She is quick to resist anything that might make her seem vulnerable; her books are full of boosting quotes. One attributed to Churchill is a favourite (“If you’re going through hell, keep going”), as is another, often attributed to Plato (“Be kind, for everyone you meet is fighting a hard battle”). And in the new book, an Arab proverb (“The mouth should have three gate keepers. Is it true? Is it kind? And is it necessary?”)

Kindness matters most. No wonder she resists Twitter at its most toxic (she has 120,000-plus followers, and has occasionally suffered racist abuse, resulting in her calling the police in 2011): “There seemed to be a lot of people watching my show at 4am sending horrible messages.”

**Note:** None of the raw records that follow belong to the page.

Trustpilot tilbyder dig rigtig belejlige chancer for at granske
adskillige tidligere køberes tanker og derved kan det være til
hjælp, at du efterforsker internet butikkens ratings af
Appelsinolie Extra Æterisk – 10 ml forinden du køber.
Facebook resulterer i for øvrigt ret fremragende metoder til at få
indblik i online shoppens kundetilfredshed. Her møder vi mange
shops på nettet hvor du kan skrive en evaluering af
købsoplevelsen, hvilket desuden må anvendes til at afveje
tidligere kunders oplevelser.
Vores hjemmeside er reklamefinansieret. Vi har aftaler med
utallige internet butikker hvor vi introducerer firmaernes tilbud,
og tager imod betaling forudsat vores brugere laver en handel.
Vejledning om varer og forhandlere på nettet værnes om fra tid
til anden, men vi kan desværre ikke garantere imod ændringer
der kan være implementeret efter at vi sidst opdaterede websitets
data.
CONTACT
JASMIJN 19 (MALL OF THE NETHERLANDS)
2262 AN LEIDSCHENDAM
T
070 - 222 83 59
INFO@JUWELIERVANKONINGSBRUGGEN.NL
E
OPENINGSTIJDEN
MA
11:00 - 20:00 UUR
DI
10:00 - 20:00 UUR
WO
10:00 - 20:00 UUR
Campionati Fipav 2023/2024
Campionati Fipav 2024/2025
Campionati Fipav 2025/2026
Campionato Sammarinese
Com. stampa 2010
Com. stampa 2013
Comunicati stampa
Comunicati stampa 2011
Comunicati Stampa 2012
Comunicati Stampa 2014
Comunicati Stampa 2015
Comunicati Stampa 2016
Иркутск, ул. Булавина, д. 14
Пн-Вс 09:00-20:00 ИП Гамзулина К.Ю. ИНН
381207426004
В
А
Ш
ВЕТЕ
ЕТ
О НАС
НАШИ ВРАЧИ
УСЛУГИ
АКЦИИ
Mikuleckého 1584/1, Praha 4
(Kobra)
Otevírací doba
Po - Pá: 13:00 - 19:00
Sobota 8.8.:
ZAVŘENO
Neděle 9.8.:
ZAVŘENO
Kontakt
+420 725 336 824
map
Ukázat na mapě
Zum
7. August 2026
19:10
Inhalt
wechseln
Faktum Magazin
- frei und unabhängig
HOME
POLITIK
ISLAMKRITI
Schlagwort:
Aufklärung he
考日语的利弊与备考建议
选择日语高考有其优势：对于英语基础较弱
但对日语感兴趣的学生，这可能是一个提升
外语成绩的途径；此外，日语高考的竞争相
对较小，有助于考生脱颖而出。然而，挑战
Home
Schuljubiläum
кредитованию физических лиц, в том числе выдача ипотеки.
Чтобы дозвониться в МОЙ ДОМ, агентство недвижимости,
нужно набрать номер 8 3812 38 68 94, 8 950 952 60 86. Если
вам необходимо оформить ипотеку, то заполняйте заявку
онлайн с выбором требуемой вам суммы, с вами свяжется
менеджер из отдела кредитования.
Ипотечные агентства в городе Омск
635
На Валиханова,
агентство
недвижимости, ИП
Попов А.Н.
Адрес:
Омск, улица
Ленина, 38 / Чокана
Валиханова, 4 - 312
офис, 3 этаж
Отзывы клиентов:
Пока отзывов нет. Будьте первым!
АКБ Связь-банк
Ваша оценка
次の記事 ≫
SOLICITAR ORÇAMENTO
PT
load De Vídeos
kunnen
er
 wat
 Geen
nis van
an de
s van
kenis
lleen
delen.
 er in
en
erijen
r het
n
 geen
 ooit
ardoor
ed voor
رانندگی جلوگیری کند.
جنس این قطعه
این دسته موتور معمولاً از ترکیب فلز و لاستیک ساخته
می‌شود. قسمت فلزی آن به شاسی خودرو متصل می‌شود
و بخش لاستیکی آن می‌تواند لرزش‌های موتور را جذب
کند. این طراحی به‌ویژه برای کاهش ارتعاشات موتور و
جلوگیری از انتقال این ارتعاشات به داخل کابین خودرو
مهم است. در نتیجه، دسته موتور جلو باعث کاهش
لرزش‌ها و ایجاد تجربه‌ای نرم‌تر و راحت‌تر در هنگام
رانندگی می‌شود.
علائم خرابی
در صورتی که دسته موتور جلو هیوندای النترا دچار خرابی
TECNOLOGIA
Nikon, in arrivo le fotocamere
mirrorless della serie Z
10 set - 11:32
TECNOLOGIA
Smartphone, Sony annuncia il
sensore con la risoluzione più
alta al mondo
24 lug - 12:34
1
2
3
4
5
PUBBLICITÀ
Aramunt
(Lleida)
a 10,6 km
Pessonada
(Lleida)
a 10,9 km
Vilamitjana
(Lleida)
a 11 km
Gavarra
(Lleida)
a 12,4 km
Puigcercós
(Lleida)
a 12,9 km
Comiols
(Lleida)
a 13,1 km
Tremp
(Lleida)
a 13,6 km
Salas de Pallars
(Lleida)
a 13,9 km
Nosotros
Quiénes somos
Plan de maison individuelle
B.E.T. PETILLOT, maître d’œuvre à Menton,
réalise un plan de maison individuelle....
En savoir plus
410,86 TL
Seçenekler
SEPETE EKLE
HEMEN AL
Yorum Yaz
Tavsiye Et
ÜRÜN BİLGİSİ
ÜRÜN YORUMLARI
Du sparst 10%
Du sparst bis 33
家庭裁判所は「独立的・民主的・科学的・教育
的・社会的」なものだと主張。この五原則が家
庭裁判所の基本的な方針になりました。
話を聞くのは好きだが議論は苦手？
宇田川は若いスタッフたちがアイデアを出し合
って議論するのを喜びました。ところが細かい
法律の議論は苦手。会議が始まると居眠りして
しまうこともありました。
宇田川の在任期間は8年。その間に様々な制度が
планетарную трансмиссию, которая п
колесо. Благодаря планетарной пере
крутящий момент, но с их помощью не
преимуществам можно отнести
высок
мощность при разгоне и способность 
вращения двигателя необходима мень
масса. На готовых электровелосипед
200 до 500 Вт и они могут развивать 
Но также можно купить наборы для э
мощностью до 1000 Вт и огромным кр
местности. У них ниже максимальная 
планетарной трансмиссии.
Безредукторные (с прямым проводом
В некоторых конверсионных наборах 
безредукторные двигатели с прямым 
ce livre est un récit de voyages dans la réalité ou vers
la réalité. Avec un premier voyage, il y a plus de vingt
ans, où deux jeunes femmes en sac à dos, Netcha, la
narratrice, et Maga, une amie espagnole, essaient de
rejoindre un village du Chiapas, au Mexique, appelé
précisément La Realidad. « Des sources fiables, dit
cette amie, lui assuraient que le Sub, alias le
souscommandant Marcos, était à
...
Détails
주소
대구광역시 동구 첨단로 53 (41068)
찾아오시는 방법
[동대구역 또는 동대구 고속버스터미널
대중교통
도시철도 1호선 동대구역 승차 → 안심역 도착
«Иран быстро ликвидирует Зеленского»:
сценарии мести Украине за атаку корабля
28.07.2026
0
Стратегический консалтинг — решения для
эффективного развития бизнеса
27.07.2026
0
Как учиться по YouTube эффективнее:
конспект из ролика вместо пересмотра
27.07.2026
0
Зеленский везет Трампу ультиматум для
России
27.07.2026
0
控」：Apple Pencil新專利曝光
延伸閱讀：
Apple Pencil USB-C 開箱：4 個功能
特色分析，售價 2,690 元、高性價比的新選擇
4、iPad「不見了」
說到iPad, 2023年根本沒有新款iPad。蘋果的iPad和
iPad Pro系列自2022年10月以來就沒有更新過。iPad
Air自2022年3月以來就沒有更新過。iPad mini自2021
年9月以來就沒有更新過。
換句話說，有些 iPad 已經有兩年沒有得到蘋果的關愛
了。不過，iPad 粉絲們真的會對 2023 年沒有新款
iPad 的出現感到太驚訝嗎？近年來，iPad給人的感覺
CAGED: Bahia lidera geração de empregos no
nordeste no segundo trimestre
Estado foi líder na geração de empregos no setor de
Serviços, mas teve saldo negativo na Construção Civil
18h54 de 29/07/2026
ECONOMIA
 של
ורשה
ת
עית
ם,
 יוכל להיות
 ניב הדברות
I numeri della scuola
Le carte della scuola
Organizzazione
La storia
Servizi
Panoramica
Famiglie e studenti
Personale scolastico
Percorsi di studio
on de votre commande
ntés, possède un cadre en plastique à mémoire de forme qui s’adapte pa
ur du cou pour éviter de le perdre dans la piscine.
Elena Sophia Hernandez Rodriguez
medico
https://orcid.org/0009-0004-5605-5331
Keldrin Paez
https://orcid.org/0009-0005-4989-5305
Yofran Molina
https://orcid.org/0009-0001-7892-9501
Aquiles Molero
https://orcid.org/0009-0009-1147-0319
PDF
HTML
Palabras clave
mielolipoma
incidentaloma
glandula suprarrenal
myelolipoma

“Pascale” is not her surname, it is her middle name, given by her adoptive mother “because I was adopted at Easter.” Her surname is Balinski. Her ex-husband, Kaz Balinski-Jundzill, was a Polish count, musician and businessman. When they met, he was a hippie, a New York socialite. They married in 1995. Their daughter, Ella, was born a year later. Four years on, they parted (she later told the London Evening Standard the split turned her hair grey: “I went straight to Boots and bought whatever was on the shelf in jet black. I don’t think I’d look good with a big white afro”). She talks animatedly about 17-year-old Ella, after whom Pascale’s Covent Garden cupcake shop was originally named. Ella wants to be an actor and performed at the Edinburgh Fringe this year. Pascale is encouraging her to cook for herself – unsuccessfully so far (and who can blame Ella, with Pascale for a mother?). And Pascale is still single – she parted last year from fiance Ged Doherty, a film and music executive, when he wanted her to settle in LA.

What is next for Pascale? She is taking a break, she says. She loves to stroll with her rescue dog, Watson, whose neighbourhood friend, she laughs disbelievingly, is called Sherlock. At last, she relaxes into chat and it is a relief because she has been self-policing, seeing questions as potential snares. But now she is away: “I went to Primark yesterday, it’s amazing, they have this make-up range – everything for a pound. I got a bit spotty after using it… No, I’m joking, I didn’t! I like Primark. I’m about to start a vlog on YouTube – on fatness, fitness, beauty and makeup.” A new focus for her cooking? She won’t say. One last question then: what is the best and worst thing about her job? The first part is easy: “Being able to eat lots and often.” But about the second: “I don’t know if there is a worst thing. Is there a worst thing?” And she quickly changes the subject to her passion for Thai fishcakes.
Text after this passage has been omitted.